Collected data
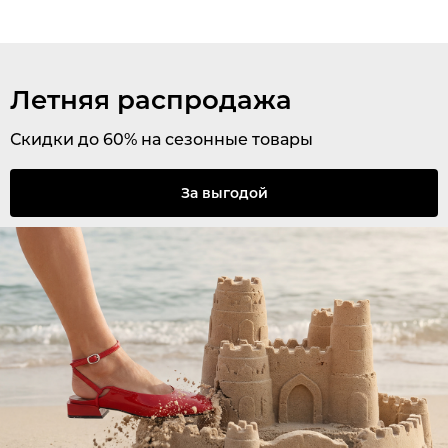
Летняя распродажа
Скидки до 60% на сезонные товары
За выгодой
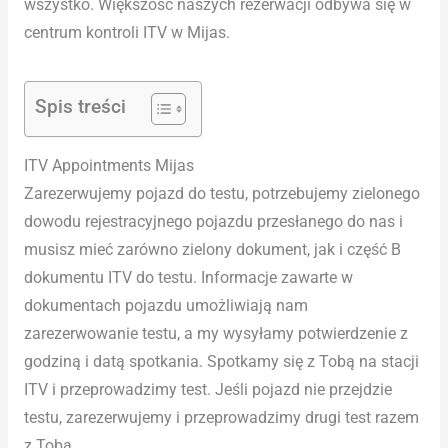
wszystko. Większość naszych rezerwacji odbywa się w
centrum kontroli ITV w Mijas.
Spis treści
ITV Appointments Mijas
Zarezerwujemy pojazd do testu, potrzebujemy zielonego
dowodu rejestracyjnego pojazdu przesłanego do nas i
musisz mieć zarówno zielony dokument, jak i część B
dokumentu ITV do testu. Informacje zawarte w
dokumentach pojazdu umożliwiają nam
zarezerwowanie testu, a my wysyłamy potwierdzenie z
godziną i datą spotkania. Spotkamy się z Tobą na stacji
ITV i przeprowadzimy test. Jeśli pojazd nie przejdzie
testu, zarezerwujemy i przeprowadzimy drugi test razem
z Tobą.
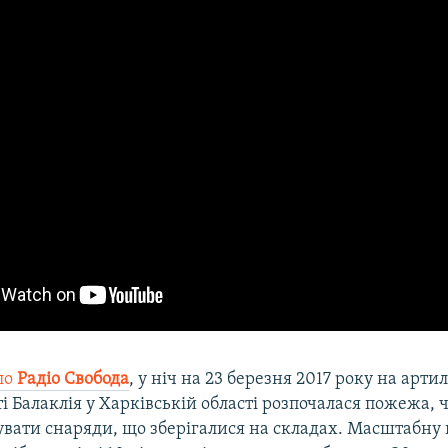
ло
Радіо Свобода
, у ніч на 23 березня 2017 року на арт
ті Балаклія у Харківській області розпочалася пожежа, 
увати снаряди, що зберігалися на складах. Масштабну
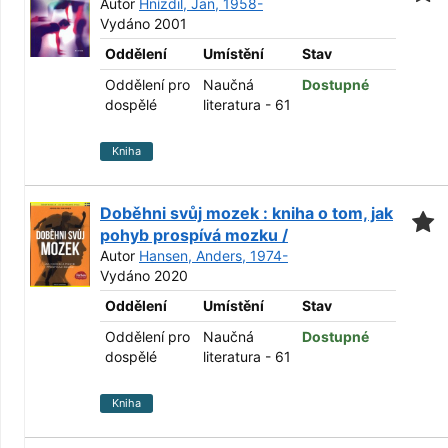
Autor
Hnízdil, Jan, 1958-
Vydáno 2001
Oddělení
Umístění
Stav
Oddělení pro
Naučná
Dostupné
dospělé
literatura - 61
Kniha
Doběhni svůj mozek : kniha o tom, jak
pohyb prospívá mozku /
Autor
Hansen, Anders, 1974-
Vydáno 2020
Oddělení
Umístění
Stav
Oddělení pro
Naučná
Dostupné
dospělé
literatura - 61
Kniha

AIM OF THE TASK | Nothing but the exact lines of the data above, from the line containing "pohyb prospívá mozku /" through the last, should appear in the answer.

YOUR RESPONSE |
pohyb prospívá mozku /
Autor
Hansen, Anders, 1974-
Vydáno 2020
Oddělení
Umístění
Stav
Oddělení pro
Naučná
Dostupné
dospělé
literatura - 61
Kniha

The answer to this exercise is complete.